Preprocessing + Model Development

Before the deep learning model was created, the images in the training, testing, and validation datasets used for the study were preprocessed. The number of images in each dataset was reduced due to limitations of the Google Colaboratory platform and the segmentation function. Next, the first prototype of the model was constructed after referencing three previously developed constructions, including ResNet50 and VGG16. After development, the model was first assessed on the validation data. For both the validation and testing data, the accuracy as well as the Character Error Rate (CER) and Word Error Rate (WER) of the model were collected. Based on these values, iterations were made to the model prototype. After the threshold values were met on the validation set, the model was assessed on the testing dataset (see table below). The model was considered a success when it met the following thresholds on the validation and testing datasets:

≥ 85% overall accuracy
≤ 10% Character Error Rate (CER)
≤ 40% Word Error Rate (WER)

**Table 1.** The table above shows the accuracy, CER, and WER of the validation and testing datasets. The model was considered a successful prototype because it met the thresholds established for each of the values collected.
Dataset	Accuracy	Character Error Rate	Total Number of Names	Word Error Rate
Validation	92.92%	7.08%	6,015	27.86%%
Testing	93.20%	6.80%	15,867	26.24%

Adversarial Attack & Subsequent Training

Finally, the model was attacked using the Fast Gradient Sign Method (FGSM) and then adversarially trained. Images generated with epsilon perturbation values ranging from ε = 0.1 to ε = 0.5 were assessed. Next, the model was trained on images generated with a perturbation of ε = 0.1 (see table below). The model was considered robust if its accuracy after adversarial training increased at least 10% for the ε = 0.1 image dataset when compared to the accuracy of the model before adversarial training.

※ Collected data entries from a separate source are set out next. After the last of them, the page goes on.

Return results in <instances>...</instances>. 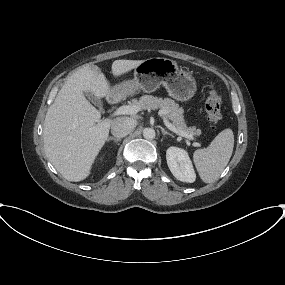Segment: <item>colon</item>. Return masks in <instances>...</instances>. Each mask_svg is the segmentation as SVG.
<instances>
[{
	"label": "colon",
	"mask_w": 285,
	"mask_h": 285,
	"mask_svg": "<svg viewBox=\"0 0 285 285\" xmlns=\"http://www.w3.org/2000/svg\"><path fill=\"white\" fill-rule=\"evenodd\" d=\"M205 110L208 120L212 123V129L216 130L221 120V97L214 88L210 90L205 102Z\"/></svg>",
	"instance_id": "5ec220e1"
}]
</instances>
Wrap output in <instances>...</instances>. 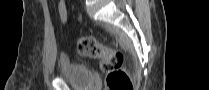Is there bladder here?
<instances>
[{"mask_svg":"<svg viewBox=\"0 0 209 90\" xmlns=\"http://www.w3.org/2000/svg\"><path fill=\"white\" fill-rule=\"evenodd\" d=\"M58 65L59 78L68 82L70 85L79 89H87L96 86L94 84L92 70L85 64L72 61L62 55L58 60Z\"/></svg>","mask_w":209,"mask_h":90,"instance_id":"31cf9c89","label":"bladder"}]
</instances>
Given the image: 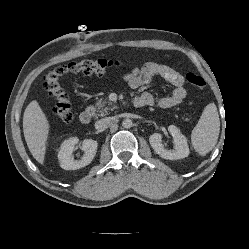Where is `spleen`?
<instances>
[{"label":"spleen","instance_id":"obj_1","mask_svg":"<svg viewBox=\"0 0 249 249\" xmlns=\"http://www.w3.org/2000/svg\"><path fill=\"white\" fill-rule=\"evenodd\" d=\"M220 119L214 103L208 104L191 133V143L196 152L205 156L217 143Z\"/></svg>","mask_w":249,"mask_h":249}]
</instances>
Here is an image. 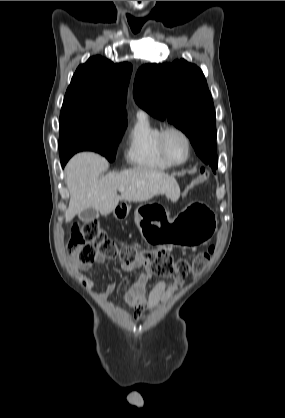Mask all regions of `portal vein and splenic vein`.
I'll list each match as a JSON object with an SVG mask.
<instances>
[{"mask_svg":"<svg viewBox=\"0 0 285 418\" xmlns=\"http://www.w3.org/2000/svg\"><path fill=\"white\" fill-rule=\"evenodd\" d=\"M125 189L123 187L119 188L118 191L119 192H123Z\"/></svg>","mask_w":285,"mask_h":418,"instance_id":"obj_1","label":"portal vein and splenic vein"}]
</instances>
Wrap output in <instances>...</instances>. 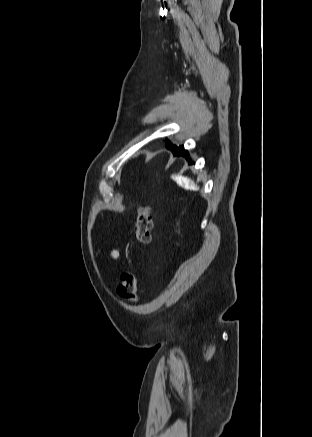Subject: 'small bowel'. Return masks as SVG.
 Returning a JSON list of instances; mask_svg holds the SVG:
<instances>
[{
    "mask_svg": "<svg viewBox=\"0 0 312 437\" xmlns=\"http://www.w3.org/2000/svg\"><path fill=\"white\" fill-rule=\"evenodd\" d=\"M119 256H120V252H119V250H113V252H112V258H113V259H117V258H119Z\"/></svg>",
    "mask_w": 312,
    "mask_h": 437,
    "instance_id": "obj_1",
    "label": "small bowel"
}]
</instances>
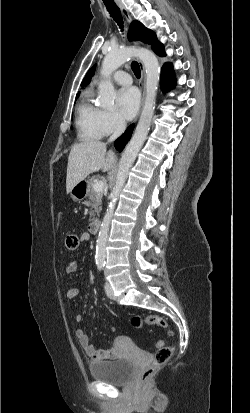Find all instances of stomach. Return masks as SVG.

The adversarial training process was considered a success, as the model's accuracy for the ε = 0.1 image dataset after training increased by more than 30% in comparison to the accuracy before training. Interestingly, this robustness also expanded to more severely perturbed epsilon values, as shown in the table below.

**Table 2.** The adversarial training process was considered a success, as the model's accuracy for the ε = 0.1 image dataset after training increased by more than 30% in comparison to the accuracy before training. Interestingly, this robustness also expanded to more severely perturbed epsilon values, as shown in the table.
Epsilon Value	Accuracy Before Adversarial Training	Accuracy After Adversarial Training
ε = 0.1	62.30%	95.72%
ε = 0.15	57.48%	95.80%
ε = 0.25	41.50%	94.90%
ε = 0.5	14.11%	72.39%

Conclusions and Implications

This study aimed to determine how an effective and robust deep neural network for handwriting recognition can be built, evaluated, and defended against adversarial attacks. A deep learning model was developed to classify handwritten text and generate word predictions. Character segmentation and adversarial training were found to be effective in helping generalizability and robustness, so these methods were employed in the study. The validation and testing data assessments conducted indicate that the model was successfully developed, as the model's classification accuracy on both the character datasets was nearly 10% higher than the threshold measure of success. The adversarial training process was also successful; the post-training accuracy was more than 30% higher than the pre-training accuracy of the model at ε = 0.1. The model displayed similar increases in accuracy for higher epsilon values and more severe perturbations, indicating that it was trained to defend against the FGSM across numerous variations of the attack.

Despite the model's success, one unexpected characteristic of the images in this study was the presence of form-field names, such as printed characters. While a cropping function was used to remove these form fields from each component image, utilizing the function, along with the segmentation method, to iterate through thousands of images was time-consuming. Perhaps a new algorithm could be developed to automatically ignore common form field names, thus reducing the effort required for pre-processing each image. The improvement of the cropping and segmentation process in the study could lead to future research on and trends garnered from the dataset, as the function would be able to recognize and classify more characters in different styles of writing.